By Lisa Jensen
Hardcover, 353 pages
2013, Thomas Dunne Books
Hook, nemesis to the beloved Peter Pan, has been trapped in Neverland for centuries. Unable to die, he’s forced to endlessly battle Pan, living at the boy’s whim, and watching crew after crew die at the hands of the savage Lost Boys and their cruel master. Then one day, a grown woman appears in the Neverland – this has never happened before, as grown women are not allowed by Peter Pan. Hook doesn’t know if she was sent to destroy him, but he takes her captive in the hopes of finding a way to use her against Pan. However, she’ll show him more about himself than he ever thought possible.
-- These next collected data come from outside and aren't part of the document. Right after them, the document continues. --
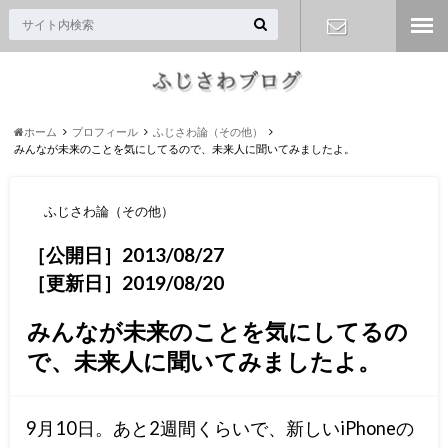
お問い合わ
せ
ホーム
プロフィール
ふじさわ論（その他）
みんなが未来のことを気にしてるので、未来人に聞いてみましたよ。
ふじさわ論（その他）
［公開日］2013/08/27
［更新日］2019/08/20
みんなが未来のことを気にしてるの
で、未来人に聞いてみましたよ。
9月10日。あと2週間くらいで、新しいiPhoneの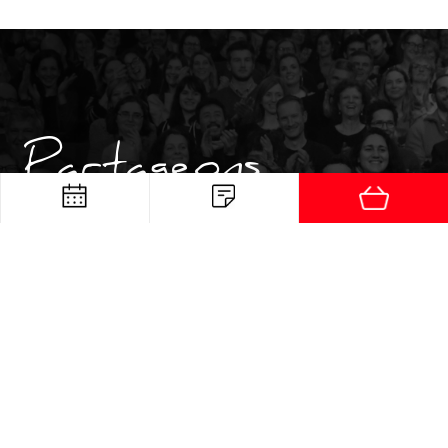
Partageons
Ensemble
Recevez, via un petit e-mail mensuel, notre programmation,
nos cadeaux exclusifs ou nos promesses de fêtes…
#TheatreDePoche
JE M'INSCRIS À LA NEWSLETTER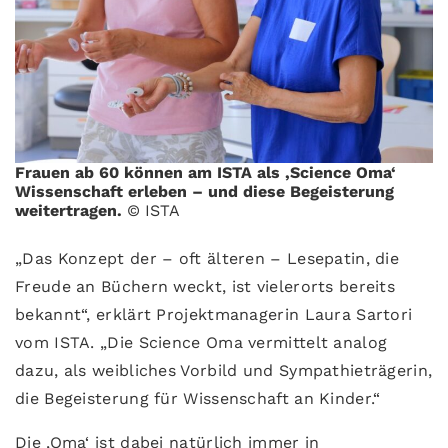
Frauen ab 60 können am ISTA als ‚Science Oma‘
Wissenschaft erleben – und diese Begeisterung
weitertragen.
© ISTA
„Das Konzept der – oft älteren – Lesepatin, die
Freude an Büchern weckt, ist vielerorts bereits
bekannt“, erklärt Projektmanagerin Laura Sartori
vom ISTA. „Die Science Oma vermittelt analog
dazu, als weibliches Vorbild und Sympathieträgerin,
die Begeisterung für Wissenschaft an Kinder.“
Die ‚Oma‘ ist dabei natürlich immer in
Finally, a story from Hook’s perspective (if there are others out there in this vein, please let me know!). I love to hear from the villains, especially when they’re complex characters (a la Elphaba from Wicked) and boy did Jensen create a very complex Hook. She deepened Pan’s character as well and added so many layers to the traditional story, really making it her own. I was totally engrossed throughout the whole book. I loved Hook immediately – he was world-weary and desperate for death, yet determined to keep his men safe from Pan’s murderous games, but would still fly into a rage. I wanted him to succeed and wanted to smack him when his rash actions caused a setback in his quest against Pan. He wanted to better himself, but it wasn’t easy. I was enamored with him – if you’re looking for a sexy pirate captain, look no further than James Hookbridge.
It’s hard to talk about this book without talking about the plot, and I think it’s better to let the book speak for itself. The pacing was excellent, the characters varied and complex, the atmosphere was vibrant and Hook’s language was spot on. It’s clear Jensen did some research on the time period and nautical times as well, creating a very authentic feel (for someone who knows nothing about ships or older languages anyway). I wanted to fly through this book to find out what happens, but at the same time I never wanted it to end. And the ending!
If you’re at all interested in a different perspective on the Hook versus Pan relationship, I highly reccomend this.